Please copy exactly every line from the one that contains "אות הגעה אל בית ספר לנהיגה א." to the end of the data below, with both ends included and no other lines.
___ DATA SUPPLIED ___
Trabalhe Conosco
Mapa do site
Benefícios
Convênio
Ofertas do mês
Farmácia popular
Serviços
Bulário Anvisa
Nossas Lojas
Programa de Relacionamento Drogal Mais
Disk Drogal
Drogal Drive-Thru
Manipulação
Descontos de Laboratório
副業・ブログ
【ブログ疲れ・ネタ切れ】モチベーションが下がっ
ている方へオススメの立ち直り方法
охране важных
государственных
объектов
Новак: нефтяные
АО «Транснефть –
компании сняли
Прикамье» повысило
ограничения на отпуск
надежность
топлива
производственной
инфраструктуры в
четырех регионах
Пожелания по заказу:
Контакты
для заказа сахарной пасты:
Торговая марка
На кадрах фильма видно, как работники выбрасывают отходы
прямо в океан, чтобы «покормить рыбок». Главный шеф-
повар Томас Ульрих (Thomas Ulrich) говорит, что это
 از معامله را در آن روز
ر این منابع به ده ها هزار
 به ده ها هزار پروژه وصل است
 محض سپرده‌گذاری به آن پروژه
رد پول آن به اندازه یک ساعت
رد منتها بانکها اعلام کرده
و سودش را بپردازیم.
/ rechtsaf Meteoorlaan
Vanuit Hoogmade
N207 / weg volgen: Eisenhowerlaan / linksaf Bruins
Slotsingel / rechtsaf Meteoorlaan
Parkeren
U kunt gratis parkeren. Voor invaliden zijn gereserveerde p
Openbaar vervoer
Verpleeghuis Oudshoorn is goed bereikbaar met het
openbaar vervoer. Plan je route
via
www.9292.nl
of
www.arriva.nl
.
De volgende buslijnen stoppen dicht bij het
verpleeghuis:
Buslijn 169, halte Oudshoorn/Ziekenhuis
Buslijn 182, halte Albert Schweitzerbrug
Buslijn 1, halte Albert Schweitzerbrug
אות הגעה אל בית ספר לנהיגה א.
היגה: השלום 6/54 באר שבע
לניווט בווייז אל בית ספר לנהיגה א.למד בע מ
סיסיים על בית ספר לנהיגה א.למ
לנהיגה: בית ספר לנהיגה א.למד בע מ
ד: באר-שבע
___
• ANSWER
אות הגעה אל בית ספר לנהיגה א.
היגה: השלום 6/54 באר שבע
לניווט בווייז אל בית ספר לנהיגה א.למד בע מ
סיסיים על בית ספר לנהיגה א.למ
לנהיגה: בית ספר לנהיגה א.למד בע מ
ד: באר-שבע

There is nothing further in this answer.